All of the records need to be retyped exactly, with no line dropped.

BEGIN EXTRACTED RECORDS

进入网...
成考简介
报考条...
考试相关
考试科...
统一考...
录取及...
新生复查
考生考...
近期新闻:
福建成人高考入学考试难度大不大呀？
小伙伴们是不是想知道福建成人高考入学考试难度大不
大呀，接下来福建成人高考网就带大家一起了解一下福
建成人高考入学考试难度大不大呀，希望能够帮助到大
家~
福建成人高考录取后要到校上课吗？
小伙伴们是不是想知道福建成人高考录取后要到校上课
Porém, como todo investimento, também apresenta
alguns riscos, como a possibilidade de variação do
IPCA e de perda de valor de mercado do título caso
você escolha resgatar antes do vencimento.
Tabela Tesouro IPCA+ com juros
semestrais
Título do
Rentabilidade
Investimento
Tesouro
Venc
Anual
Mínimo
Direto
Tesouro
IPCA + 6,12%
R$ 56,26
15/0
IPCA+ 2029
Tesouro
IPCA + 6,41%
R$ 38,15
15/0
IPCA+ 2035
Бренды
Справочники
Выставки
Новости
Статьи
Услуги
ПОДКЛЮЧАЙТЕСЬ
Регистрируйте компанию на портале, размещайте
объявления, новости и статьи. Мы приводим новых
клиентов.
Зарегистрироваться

END EXTRACTED RECORDS

## TASK RESPONSE
进入网...
成考简介
报考条...
考试相关
考试科...
统一考...
录取及...
新生复查
考生考...
近期新闻:
福建成人高考入学考试难度大不大呀？
小伙伴们是不是想知道福建成人高考入学考试难度大不
大呀，接下来福建成人高考网就带大家一起了解一下福
建成人高考入学考试难度大不大呀，希望能够帮助到大
家~
福建成人高考录取后要到校上课吗？
小伙伴们是不是想知道福建成人高考录取后要到校上课
Porém, como todo investimento, também apresenta
alguns riscos, como a possibilidade de variação do
IPCA e de perda de valor de mercado do título caso
você escolha resgatar antes do vencimento.
Tabela Tesouro IPCA+ com juros
semestrais
Título do
Rentabilidade
Investimento
Tesouro
Venc
Anual
Mínimo
Direto
Tesouro
IPCA + 6,12%
R$ 56,26
15/0
IPCA+ 2029
Tesouro
IPCA + 6,41%
R$ 38,15
15/0
IPCA+ 2035
Бренды
Справочники
Выставки
Новости
Статьи
Услуги
ПОДКЛЮЧАЙТЕСЬ
Регистрируйте компанию на портале, размещайте
объявления, новости и статьи. Мы приводим новых
клиентов.
Зарегистрироваться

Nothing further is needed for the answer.